Intuivo che Cristo fra i muratori, un romanzo poco conosciuto in Italia, fosse in grado di farsi amare, ed è il motivo che mi ha condotta sulla strada dell’attesa fino al mese di gennaio quando è tornato sugli scaffali delle librerie, grazie alla casa editrice Readerforblind, con la traduzione di Nicola Manuppelli e la prefazione affidata alla penna di Sandro Bonvissuto. Nel libro, pubblicato in Italia nel 1959, Pietro Di Donato racconta il suo destino attraverso le vicissitudini di un ragazzo, Paul, che dopo la morte del padre, capomastro in un cantiere edile di New York, deve farsi carico della madre e dei suoi fratelli, decide così di sostituirsi all’amato Geremio. Muro dopo muro scompare il ragazzo e compare un uomo. Di Donato nasce a West Hoboken nel 1911 è di origine abruzzese infatti il 1960 lo vede per la prima volta in una fuggevole visita a Vasto; è un uomo che conserva lo schietto idioma della terra italiana, confezionando un caratteristico accento che somiglia ad un canto affettuoso. Viene definito il muratore scrittore, ma io preferisco non definirlo, perché Pietro è dovuto essere tante cose, perché scrittore si nasce. Trainato dall’amore per la lettura fin da giovanissimo, Di Donato comincia a scrivere per appagare un senso di inadeguatezza consegnato da un presente spietato e racconta di quell’America costruita anche dagli italiani.

Siamo dentro un libro aperto, gli occhi scorrono dietro a tutte le parole che magistralmente Di Donato sceglie per imparare a vivere il rischio di un cantiere vivo, per non sentire tutto il mondo addosso. Gesticola tra la poesia e la brutale verità. Siamo sopra i ponteggi di un grattacielo, respiriamo calce, solleviamo pesi, odoriamo di carne abbrustolita, se è caldo o freddo non importa, dobbiamo lavorare e basta. «Ah, piccolo Paul mio, se solo bastasse la volontà a cambiare il corso degli eventi. Come vorrei che i desideri del cuore bastassero a guarire le nostre pene, a far scomparire queste nuvole funeste da sopra la nostra testa con il sole del desiderio e dissipare con il sonno la paura e la fame.» Restiamo affaticati al centro del foglio dopo la narrazione lucida, intenta a non chiederti lacrime, ma solo consapevolezza. Non è un libro rilassante, c’è dentro il sacrificio di una famiglia che emigra per rendere migliore il futuro dei figli, accetta una esistenza emarginata e scopre l’esistenza di più mondi troppo distanti tra loro. Ci sono delle pagine indimenticabili, il frutto del senso della fantasia e della forza innata chiamata osservazione insita nel talento di Pietro Di Donato, pagine che riflettono un concetto: tutti nella vita abbiamo un istante stampato.

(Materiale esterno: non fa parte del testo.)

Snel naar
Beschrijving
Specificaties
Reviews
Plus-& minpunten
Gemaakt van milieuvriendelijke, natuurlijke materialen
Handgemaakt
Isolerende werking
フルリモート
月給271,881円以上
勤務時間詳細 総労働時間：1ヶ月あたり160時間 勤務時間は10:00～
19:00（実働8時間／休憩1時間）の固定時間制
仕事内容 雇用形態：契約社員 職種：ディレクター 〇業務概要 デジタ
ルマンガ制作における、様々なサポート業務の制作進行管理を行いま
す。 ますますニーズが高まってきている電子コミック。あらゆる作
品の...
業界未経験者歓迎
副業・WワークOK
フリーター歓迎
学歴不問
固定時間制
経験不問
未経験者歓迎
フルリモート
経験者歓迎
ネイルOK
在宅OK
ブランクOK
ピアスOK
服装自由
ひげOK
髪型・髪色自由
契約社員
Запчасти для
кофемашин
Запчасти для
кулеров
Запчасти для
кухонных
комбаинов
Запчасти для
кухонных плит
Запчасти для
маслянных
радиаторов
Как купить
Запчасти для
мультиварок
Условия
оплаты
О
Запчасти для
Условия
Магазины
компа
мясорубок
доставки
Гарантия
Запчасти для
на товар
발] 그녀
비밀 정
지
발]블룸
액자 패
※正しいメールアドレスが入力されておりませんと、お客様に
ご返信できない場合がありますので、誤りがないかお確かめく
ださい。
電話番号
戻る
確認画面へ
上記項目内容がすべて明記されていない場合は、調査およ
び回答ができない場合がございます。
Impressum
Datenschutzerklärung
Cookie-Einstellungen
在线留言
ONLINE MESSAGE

«Le mani incrostate di malta e screpolate, gocciolanti del sugo del pranzo piccante, si allungano verso il fornello con le dita tese e affamate di calore. “Cucù, ora si che ragioniamo!”. Fuoco fiammeggiante e irrequieto. Calore e tepore per schiene, mani, piedi, teste da scongelare ravvivare. La ristretta baracca contiene a malapena quei volti spessi e ruvidi come mattoni, ma con le sue pareti e il pavimento spoglio e polveroso, con quella stufa approssimativa e gradevole, quegli attrezzi sparsi in giro, gli abiti pesanti, i petti forti e muscolosi e le braccia gagliarde, con quelle voci a piena gola, somiglia al Paradiso… E si trova lì, ai piedi dell’edificio che si innalza solitario, austero, più freddo del freddo stesso.»